合格体験記(にしだ)
■はじめに
私は、4年間かけて中小企業診断士試験に合格することができました。この結果を迎えるにあたっては、ねくすとのOBや受験生メンバーの皆様をはじめ、家族や友人など、周りの方々には本当にサポートしていただきました。この場を借りて御礼申し上げます。ありがとうございました。
この合格体験記では、4年間の受験勉強を振り返ることにより、今後受験される皆様の合格へのヒントになればと思い、書き記しました。少しでもご活用いただければ幸いです。
■受験の動機
私が中小企業診断士試験に挑戦するきっかけには2つのポイントとなる出来事がありました。1つ目は会社の社内研修です。社会人3年目の時、全国の同期が一同に会する合同研修があり、その時に出会った人がとても有能な方だったのですが、その人が「数年後に中小企業診断士に挑戦したいと思っている。」と話していました。この資格を初めて知ったのはその時です。2つ目は、社内の人事異動です。社会人5年目の時、人事異動によりグループ会社に出向になったのですが、その時に自分の社会人としての未熟さを思い知らされました。グループ会社は少人数だったため、全社員に幅広いスキルが求められるのですが、私は全く役に立たず、この時、本気で自己啓発をやらなければマズイな、と思い始めました。そして、どうせやるなら資格を取りたい、そういえば研修で出会ったヤツが中小企業診断士のことを言っていたな、という流れで、この資格に関心を持ち、自分の将来にとってもプラスになりそうだな、と思い、挑戦してみることにしました。当然4年かかるとは考えてもいなかったですが。。。。
■受験勉強
【1年目】
1年目は独学でした。特に独学で合格する自信があったという訳ではなく、受験機関を利用するという選択肢を持っていませんでした。思えば、明確な勉強プランも考えず、ダラダラと勉強を進めていた気がします。結果は、当然ですが、1次試験で惨敗です。勉強計画から方法、時間の取り方、何から何までが全くなっていませんでした。
【2年目】
2年目はTACの1次・2次上級コースに通いました。1次試験に向けては、スピ問や模試、過去問を反復し、最後まで覚えられないものを単語帳にする、というサイクルをひたすら回転させました。また、TAC教材で過去問の正答率を調査した資料を活用し、正答率40%以上のものを重点的に復習しました。結果、1次試験に合格することができました。しかしながら、2次試験に関しては、TACで少しは勉強していたものの、あまり実力がついてきている実感がなく、なんとなく勉強をこなす毎日のまま、2次試験当日を迎えてしまいました。そして、事例Ⅰで泣きそうな80分間を経験しました。
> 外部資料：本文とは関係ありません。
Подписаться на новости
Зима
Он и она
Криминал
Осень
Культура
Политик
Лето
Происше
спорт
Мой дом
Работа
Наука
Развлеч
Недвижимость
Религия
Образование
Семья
何を書いていいのか全くわからず、ただマス目だけを埋めるだけの答案になってしまいました。12月の発表まで待つ必要がないくらいの惨敗っぷりでした。
しかし、この時は、自分の中でまだやり残した感が非常に大きく、来年2次試験に向けて集中して精進すれば、合格するチャンスはある、という気がしていましたので、すぐ気を取り直して、翌年に向けて準備を進めました。
【3年目】
3年目は受験機関には通わず、某勉強会(ねくすとではありません)に通うことにしました。理由は、TACで知り合った受講生やインターネットの情報などで、2次試験対策は、議論を通じて自分の答案の精度を高める方法が有効だと聞いたからです。また、この年は1次試験は勉強せず、2次試験のみに専念しようと考えていました。
勉強会はとても刺激的でした。方向性を決めること、解答に一貫性を持たせること、与件重視で解答すること、など前年には全く考えていなかったことをたくさん学ぶ事ができました。
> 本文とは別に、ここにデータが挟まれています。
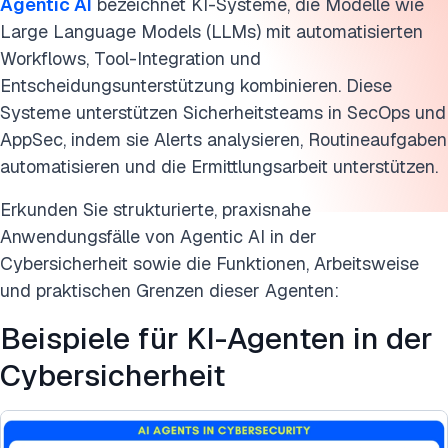
Agentic AI
bezeichnet KI-Systeme, die Modelle wie
Weiterführende Literatur
Large Language Models (LLMs) mit automatisierten
Workflows, Tool-Integration und
Diese Forschung zitieren
Entscheidungsunterstützung kombinieren. Diese
Systeme unterstützen Sicherheitsteams in SecOps und
AppSec, indem sie Alerts analysieren, Routineaufgaben
automatisieren und die Ermittlungsarbeit unterstützen.
Erkunden Sie strukturierte, praxisnahe
Anwendungsfälle von Agentic AI in der
Cybersicherheit sowie die Funktionen, Arbeitsweise
und praktischen Grenzen dieser Agenten:
Beispiele für KI-Agenten in der
Cybersicherheit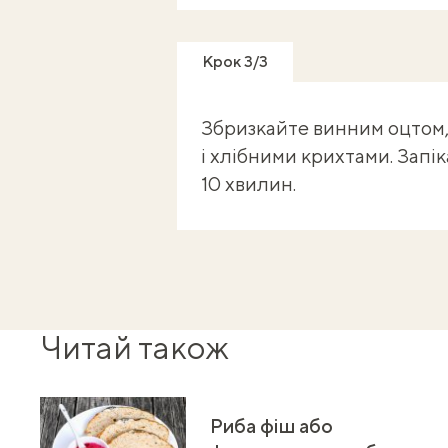
Крок 3/3
Збризкайте винним оцтом
і хлібними крихтами. Запіка
10 хвилин.
Читай також
Риба фіш або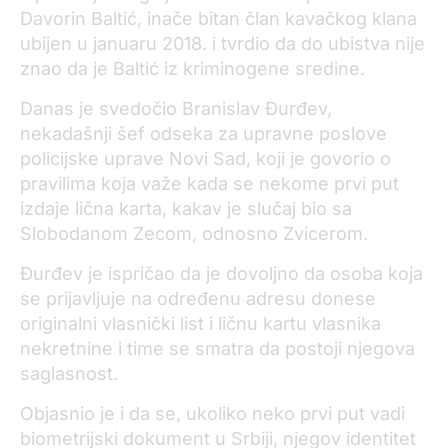
Davorin Baltić, inače bitan član kavačkog klana
ubijen u januaru 2018. i tvrdio da do ubistva nije
znao da je Baltić iz kriminogene sredine.
Danas je svedočio Branislav Đurđev,
nekadašnji šef odseka za upravne poslove
policijske uprave Novi Sad, koji je govorio o
pravilima koja važe kada se nekome prvi put
izdaje lična karta, kakav je slučaj bio sa
Slobodanom Zecom, odnosno Zvicerom.
Đurđev je ispričao da je dovoljno da osoba koja
se prijavljuje na određenu adresu donese
originalni vlasnički list i ličnu kartu vlasnika
nekretnine i time se smatra da postoji njegova
saglasnost.
Objasnio je i da se, ukoliko neko prvi put vadi
biometrijski dokument u Srbiji, njegov identitet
この年は、ひたすら過去問中心に勉強を進めました。1年間で約120事例くらいの過去問を解きました。事例を解く度に勉強会やMLなどで突っ込まれ解答を作り直していく、という作業を繰り返すことで、少しずつ解答の精度を高められたと思います。また、財務に自信をつけるため、簿記2級を勉強しました(振り返ってみて、多少の役には立ちましたが、直前期の受験などはオススメしません)。1年間の勉強内容としては、ある程度充実感を得ていましたし、事例Ⅰの怖さも経験していたので、戦闘力としてはかなり上がったのでは、という実感がありました。
当日、その実感は無残にも打ちのめされました。事例Ⅰでは相変わらず何を解答していいのかわからず、さらに時間配分もうまくいかず、最後の1問は時間切れで1文字も書けませんでした。事例Ⅱはなんとか全部書けたものの、事例Ⅲも時間配分がうまくいかず(全問書けましたが)、散々な出来でした。試験中、何度も「俺はこの1年、何を勉強してきたのだろう。全然戦闘力が上がってないじゃないか。」と考えていました(試験中にこのようなことを考えてしまう時点で既に不合格間違いナシですが)。
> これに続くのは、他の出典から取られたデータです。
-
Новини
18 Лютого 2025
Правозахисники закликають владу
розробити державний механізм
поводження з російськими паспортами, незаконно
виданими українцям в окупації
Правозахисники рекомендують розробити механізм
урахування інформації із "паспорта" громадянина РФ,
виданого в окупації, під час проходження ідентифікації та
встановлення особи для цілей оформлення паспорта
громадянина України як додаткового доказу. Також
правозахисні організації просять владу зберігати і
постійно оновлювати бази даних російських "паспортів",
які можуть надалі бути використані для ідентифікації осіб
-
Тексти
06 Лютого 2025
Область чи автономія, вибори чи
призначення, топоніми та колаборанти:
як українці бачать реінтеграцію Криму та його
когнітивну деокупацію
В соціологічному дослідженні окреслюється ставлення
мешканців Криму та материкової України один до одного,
12月に不合格を知った後、この年から実施された結果フィードバックが返ってきました。結果はDADAの総合B。この1年はそれなりに勉強時間も確保でき、充実感も得ていましたので、Dが2つという結果に、「もうこれが自分の実力の限界かな。」と思い、受験挑戦はこの年で止めようかと考えました。しかし、この年たまたま1次試験に合格していたこと、勉強会のメンバーからもう1年一緒に頑張ろうと言われたこと、から、迷った挙句、受験挑戦の終了時期をもう1年延ばすことにしました。今振り返ると、この2つのどちらか1つでも欠けていたら、この年で受験を止めていたと思います。特に勉強仲間からのお誘いは本当に助けになりました。
【4年目】
4年目はねくすとでお世話になることにしました。そして前年同様、受験機関には通わず、2次試験のみの勉強に専念しようと考えました。ねくすとのオリエンテーションで印象的だったのは、合格体験談を話されていた新OBがとても輝いていたこと、そして某Y田OBの「落ちた人の気持ちがよくわかりません。」というコメント(笑)、でした。来年は何とか自分が合格体験談を話す立場になっていたい、そう思いました。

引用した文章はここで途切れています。